● YOUR TASK
Look through the data below, and copy each line that carries the word "evenodd".
═════ DATASET ENTRIES
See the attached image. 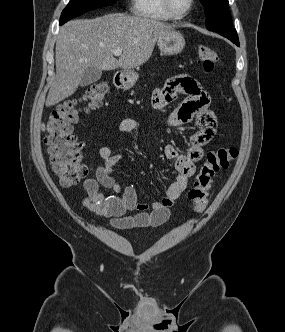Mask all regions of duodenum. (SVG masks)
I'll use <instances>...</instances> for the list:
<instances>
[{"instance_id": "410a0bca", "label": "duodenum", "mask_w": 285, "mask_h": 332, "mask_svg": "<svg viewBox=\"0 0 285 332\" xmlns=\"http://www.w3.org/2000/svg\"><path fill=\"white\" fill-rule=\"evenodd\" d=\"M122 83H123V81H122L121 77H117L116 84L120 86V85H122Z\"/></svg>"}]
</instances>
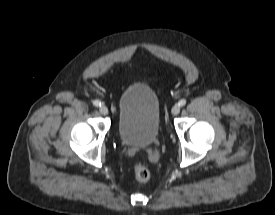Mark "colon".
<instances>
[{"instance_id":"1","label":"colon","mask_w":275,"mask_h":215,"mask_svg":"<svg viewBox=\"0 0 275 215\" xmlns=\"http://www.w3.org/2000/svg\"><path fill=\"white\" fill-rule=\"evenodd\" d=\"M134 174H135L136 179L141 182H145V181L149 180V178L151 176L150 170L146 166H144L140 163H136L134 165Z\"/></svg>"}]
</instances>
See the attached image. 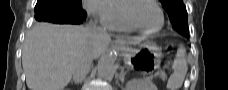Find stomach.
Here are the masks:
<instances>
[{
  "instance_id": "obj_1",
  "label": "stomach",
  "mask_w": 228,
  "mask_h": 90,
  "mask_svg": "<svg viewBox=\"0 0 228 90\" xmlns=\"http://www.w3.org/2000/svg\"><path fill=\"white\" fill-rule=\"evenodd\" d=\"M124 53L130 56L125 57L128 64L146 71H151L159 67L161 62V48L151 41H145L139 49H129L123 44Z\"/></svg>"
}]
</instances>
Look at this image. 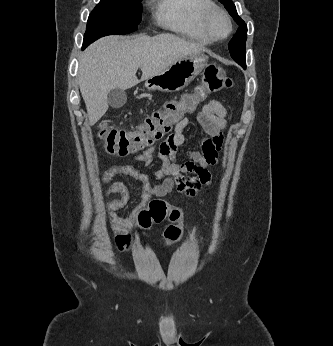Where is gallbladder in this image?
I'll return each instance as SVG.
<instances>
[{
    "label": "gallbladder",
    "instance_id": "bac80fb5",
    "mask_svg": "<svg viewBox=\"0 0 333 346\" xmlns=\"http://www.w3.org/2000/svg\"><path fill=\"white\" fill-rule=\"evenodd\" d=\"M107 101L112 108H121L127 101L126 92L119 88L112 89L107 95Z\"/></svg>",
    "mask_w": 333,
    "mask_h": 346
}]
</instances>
══════════
● TASK OUTPUT
[{"instance_id": "410a0bca", "label": "duodenum", "mask_w": 285, "mask_h": 332, "mask_svg": "<svg viewBox=\"0 0 285 332\" xmlns=\"http://www.w3.org/2000/svg\"><path fill=\"white\" fill-rule=\"evenodd\" d=\"M122 83H123V81H122L121 77H117L116 84L120 86V85H122Z\"/></svg>"}]
[{"instance_id":"1","label":"colon","mask_w":275,"mask_h":215,"mask_svg":"<svg viewBox=\"0 0 275 215\" xmlns=\"http://www.w3.org/2000/svg\"><path fill=\"white\" fill-rule=\"evenodd\" d=\"M134 174H135L136 179L141 182H145V181L149 180V178L151 176L150 170L146 166H144L140 163H136L134 165Z\"/></svg>"}]
  "mask_svg": "<svg viewBox=\"0 0 228 90\" xmlns=\"http://www.w3.org/2000/svg\"><path fill=\"white\" fill-rule=\"evenodd\" d=\"M124 53L130 56L125 57L128 64L146 71H151L159 67L161 62V48L151 41H145L139 49H129L123 44Z\"/></svg>"
    "mask_svg": "<svg viewBox=\"0 0 333 346\" xmlns=\"http://www.w3.org/2000/svg\"><path fill=\"white\" fill-rule=\"evenodd\" d=\"M107 101L112 108H121L127 101L126 92L119 88L112 89L107 95Z\"/></svg>",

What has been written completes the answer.